- **Required work**: Look for the word "Протасени" in the entries and copy each line where it appears.

========================

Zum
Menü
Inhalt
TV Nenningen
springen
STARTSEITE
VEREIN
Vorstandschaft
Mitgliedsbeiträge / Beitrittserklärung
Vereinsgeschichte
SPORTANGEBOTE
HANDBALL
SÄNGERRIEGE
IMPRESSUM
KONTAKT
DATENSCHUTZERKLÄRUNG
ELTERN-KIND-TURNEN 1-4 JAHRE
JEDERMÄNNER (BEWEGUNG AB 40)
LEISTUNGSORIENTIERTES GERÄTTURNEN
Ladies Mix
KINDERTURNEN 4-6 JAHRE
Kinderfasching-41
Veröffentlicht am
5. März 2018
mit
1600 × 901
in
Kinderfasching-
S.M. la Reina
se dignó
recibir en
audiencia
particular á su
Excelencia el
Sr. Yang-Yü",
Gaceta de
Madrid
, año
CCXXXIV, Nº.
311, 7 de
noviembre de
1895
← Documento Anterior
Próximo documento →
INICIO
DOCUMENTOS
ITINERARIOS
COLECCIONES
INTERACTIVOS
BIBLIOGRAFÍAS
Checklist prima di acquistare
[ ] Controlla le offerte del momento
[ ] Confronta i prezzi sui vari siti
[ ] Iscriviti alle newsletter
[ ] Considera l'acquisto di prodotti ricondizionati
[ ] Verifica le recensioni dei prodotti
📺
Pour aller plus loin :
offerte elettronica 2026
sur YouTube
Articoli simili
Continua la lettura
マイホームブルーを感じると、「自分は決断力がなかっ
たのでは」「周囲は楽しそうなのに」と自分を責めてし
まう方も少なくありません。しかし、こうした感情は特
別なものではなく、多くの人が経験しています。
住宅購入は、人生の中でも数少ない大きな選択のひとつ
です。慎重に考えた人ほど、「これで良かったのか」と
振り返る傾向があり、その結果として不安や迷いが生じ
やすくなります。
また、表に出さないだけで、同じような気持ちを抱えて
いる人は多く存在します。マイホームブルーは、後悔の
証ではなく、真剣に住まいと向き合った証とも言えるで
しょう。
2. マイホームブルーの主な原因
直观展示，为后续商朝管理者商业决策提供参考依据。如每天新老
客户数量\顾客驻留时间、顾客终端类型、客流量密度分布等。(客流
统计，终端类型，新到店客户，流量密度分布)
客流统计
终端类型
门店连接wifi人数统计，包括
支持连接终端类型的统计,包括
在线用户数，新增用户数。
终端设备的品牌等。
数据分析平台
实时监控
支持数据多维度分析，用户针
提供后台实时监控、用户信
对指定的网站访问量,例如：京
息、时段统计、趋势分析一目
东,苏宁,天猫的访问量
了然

========================

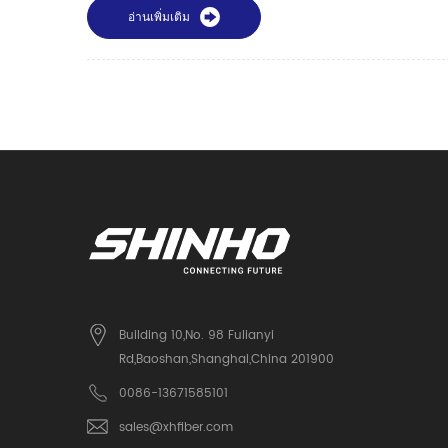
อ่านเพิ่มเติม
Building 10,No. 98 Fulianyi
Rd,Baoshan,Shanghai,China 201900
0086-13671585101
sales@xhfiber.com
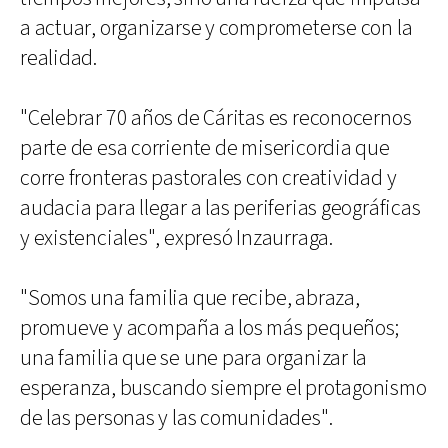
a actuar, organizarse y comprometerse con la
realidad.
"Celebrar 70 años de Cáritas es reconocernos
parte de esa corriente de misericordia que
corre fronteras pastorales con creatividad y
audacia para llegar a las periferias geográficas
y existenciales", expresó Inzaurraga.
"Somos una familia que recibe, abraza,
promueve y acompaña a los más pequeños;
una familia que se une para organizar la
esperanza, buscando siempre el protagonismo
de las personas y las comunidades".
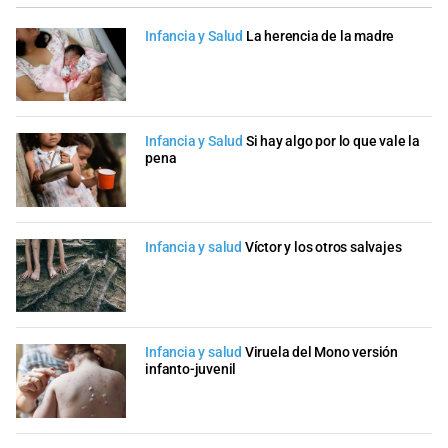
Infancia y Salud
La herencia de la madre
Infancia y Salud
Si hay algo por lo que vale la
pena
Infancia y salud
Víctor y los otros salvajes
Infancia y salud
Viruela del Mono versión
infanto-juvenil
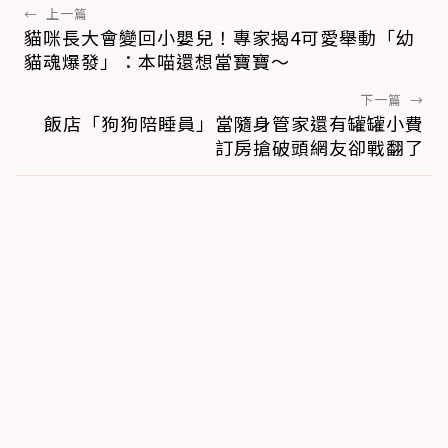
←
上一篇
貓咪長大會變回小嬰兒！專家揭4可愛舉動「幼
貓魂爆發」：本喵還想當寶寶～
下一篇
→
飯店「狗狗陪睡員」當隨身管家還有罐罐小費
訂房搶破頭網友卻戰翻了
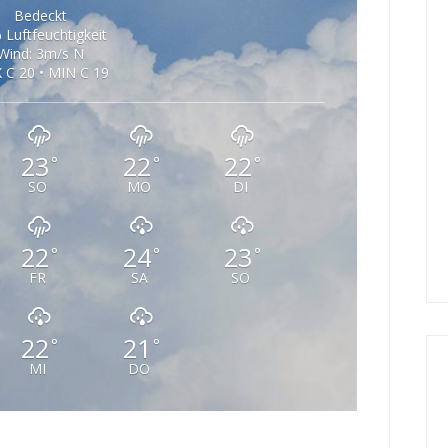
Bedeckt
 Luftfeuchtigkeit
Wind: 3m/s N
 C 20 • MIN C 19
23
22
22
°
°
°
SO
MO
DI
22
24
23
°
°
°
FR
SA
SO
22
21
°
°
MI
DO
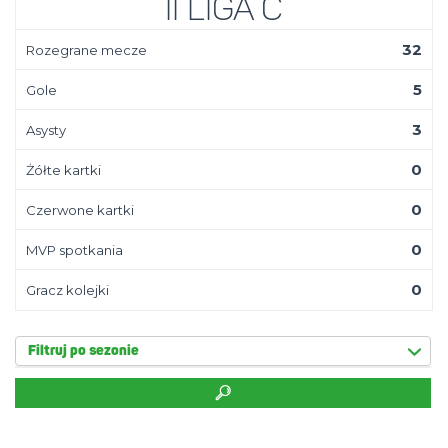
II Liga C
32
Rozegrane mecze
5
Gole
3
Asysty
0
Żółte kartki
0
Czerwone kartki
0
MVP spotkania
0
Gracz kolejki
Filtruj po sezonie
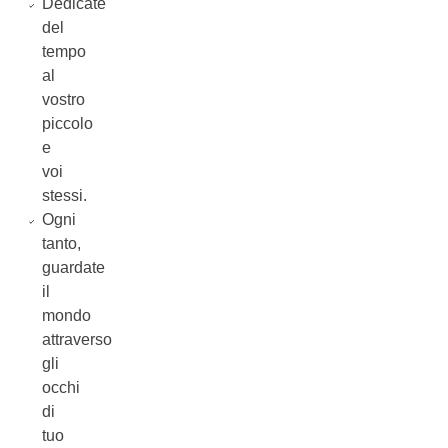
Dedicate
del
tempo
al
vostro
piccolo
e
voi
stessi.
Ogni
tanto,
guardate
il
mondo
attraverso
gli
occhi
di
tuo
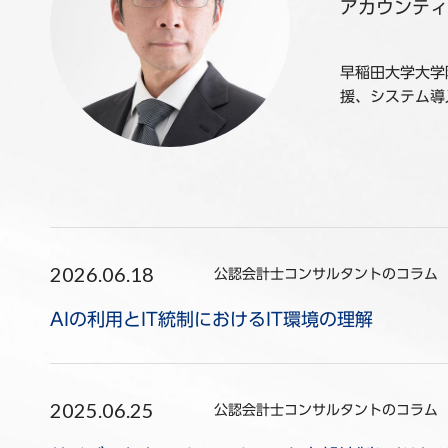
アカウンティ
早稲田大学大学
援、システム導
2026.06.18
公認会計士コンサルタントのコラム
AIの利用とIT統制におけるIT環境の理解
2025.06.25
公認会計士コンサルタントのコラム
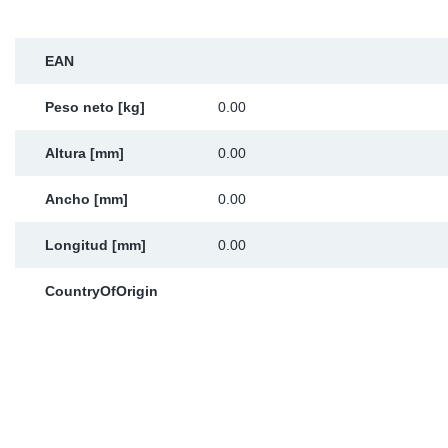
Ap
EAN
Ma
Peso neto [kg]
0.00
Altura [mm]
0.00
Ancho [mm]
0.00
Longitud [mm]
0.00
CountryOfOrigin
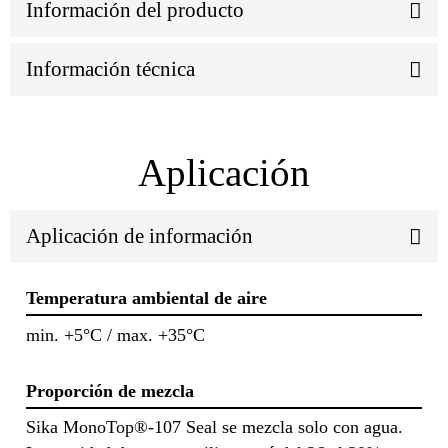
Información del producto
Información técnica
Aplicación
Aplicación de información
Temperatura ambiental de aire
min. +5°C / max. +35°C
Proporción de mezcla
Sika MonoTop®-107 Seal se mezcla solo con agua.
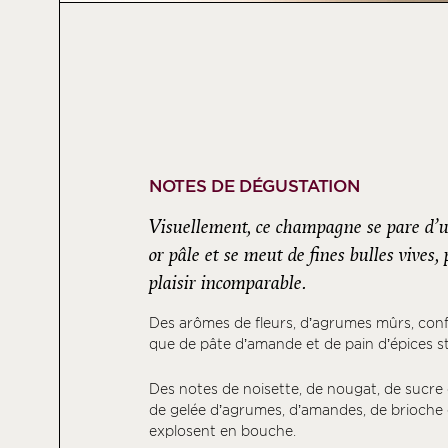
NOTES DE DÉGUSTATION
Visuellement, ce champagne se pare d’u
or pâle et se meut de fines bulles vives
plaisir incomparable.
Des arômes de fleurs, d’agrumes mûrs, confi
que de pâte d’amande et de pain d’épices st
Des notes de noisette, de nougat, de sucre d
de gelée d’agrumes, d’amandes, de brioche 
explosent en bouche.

========================

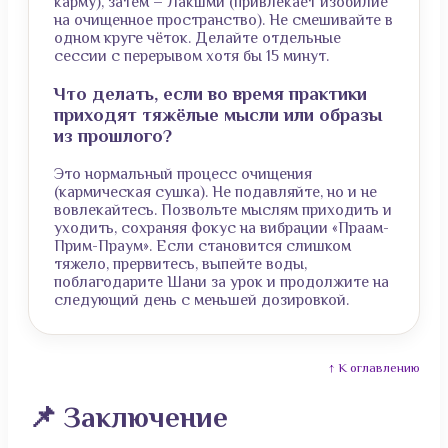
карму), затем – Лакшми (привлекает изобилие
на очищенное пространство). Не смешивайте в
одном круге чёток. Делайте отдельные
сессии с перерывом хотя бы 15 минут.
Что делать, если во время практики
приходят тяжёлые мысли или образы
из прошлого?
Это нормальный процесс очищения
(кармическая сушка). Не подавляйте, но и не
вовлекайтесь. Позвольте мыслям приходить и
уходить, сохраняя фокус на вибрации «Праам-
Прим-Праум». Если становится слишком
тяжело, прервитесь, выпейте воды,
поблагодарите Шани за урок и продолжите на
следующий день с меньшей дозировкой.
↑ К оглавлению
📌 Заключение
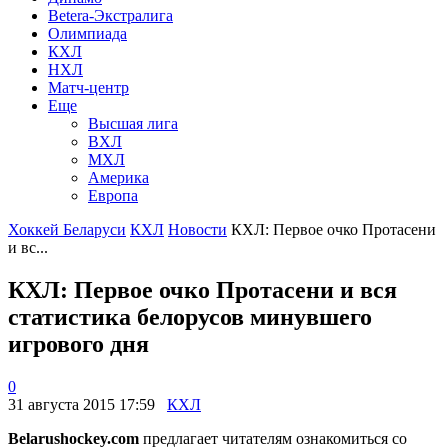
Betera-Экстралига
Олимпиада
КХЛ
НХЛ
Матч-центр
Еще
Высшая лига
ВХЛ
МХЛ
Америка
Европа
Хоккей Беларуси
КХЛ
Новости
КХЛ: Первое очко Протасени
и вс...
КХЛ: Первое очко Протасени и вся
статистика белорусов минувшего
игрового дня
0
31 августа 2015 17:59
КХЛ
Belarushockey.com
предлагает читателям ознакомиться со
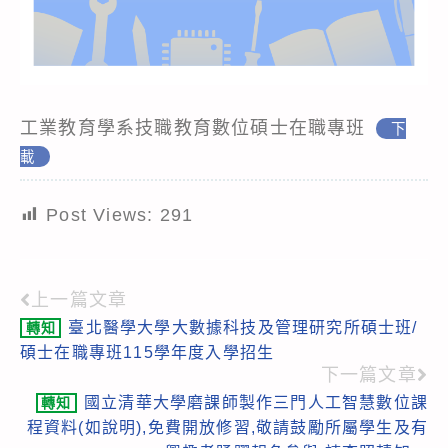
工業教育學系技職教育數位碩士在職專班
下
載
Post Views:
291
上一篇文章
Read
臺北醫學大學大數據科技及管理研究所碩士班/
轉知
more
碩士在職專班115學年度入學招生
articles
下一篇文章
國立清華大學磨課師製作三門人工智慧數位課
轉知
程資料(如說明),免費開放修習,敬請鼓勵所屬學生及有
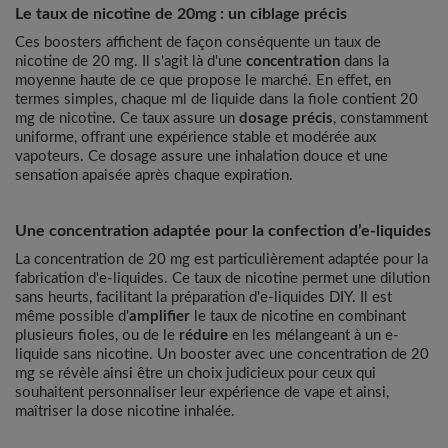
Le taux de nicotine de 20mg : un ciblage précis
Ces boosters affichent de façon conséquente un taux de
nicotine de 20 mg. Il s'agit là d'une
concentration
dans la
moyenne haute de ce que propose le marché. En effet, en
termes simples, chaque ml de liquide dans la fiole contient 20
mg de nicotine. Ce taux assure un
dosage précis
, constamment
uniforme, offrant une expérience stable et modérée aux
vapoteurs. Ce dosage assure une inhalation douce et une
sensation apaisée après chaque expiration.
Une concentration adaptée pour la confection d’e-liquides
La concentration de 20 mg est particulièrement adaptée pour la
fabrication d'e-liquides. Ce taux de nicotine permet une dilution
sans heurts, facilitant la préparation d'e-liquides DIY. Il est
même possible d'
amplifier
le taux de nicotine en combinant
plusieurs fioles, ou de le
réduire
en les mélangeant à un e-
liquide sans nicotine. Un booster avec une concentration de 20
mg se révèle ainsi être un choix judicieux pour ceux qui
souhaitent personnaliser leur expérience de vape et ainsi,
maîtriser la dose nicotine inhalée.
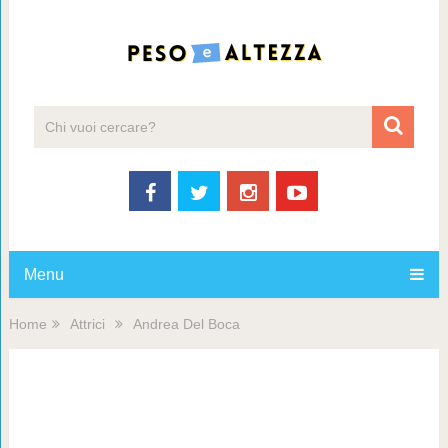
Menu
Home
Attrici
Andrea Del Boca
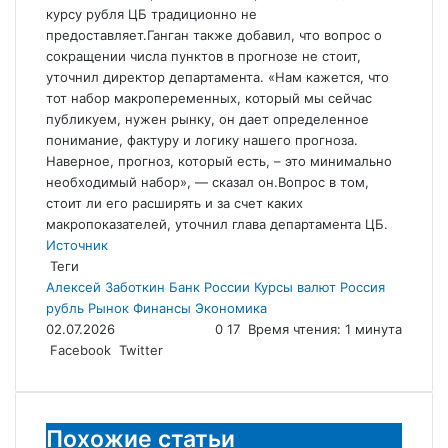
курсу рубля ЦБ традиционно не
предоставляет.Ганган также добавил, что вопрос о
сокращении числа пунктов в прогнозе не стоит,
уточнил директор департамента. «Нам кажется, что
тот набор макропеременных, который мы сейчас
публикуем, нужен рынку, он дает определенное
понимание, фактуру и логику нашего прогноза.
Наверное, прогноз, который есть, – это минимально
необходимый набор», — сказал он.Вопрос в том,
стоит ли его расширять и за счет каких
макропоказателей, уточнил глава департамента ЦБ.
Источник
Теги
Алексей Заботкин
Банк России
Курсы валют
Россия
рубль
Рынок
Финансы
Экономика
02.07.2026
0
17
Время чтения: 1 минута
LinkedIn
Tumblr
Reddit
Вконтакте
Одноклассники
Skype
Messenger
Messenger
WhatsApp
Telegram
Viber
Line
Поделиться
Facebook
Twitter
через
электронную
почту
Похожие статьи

========================

- **The answer**:
КХЛ: Первое очко Протасени
КХЛ: Первое очко Протасени и вся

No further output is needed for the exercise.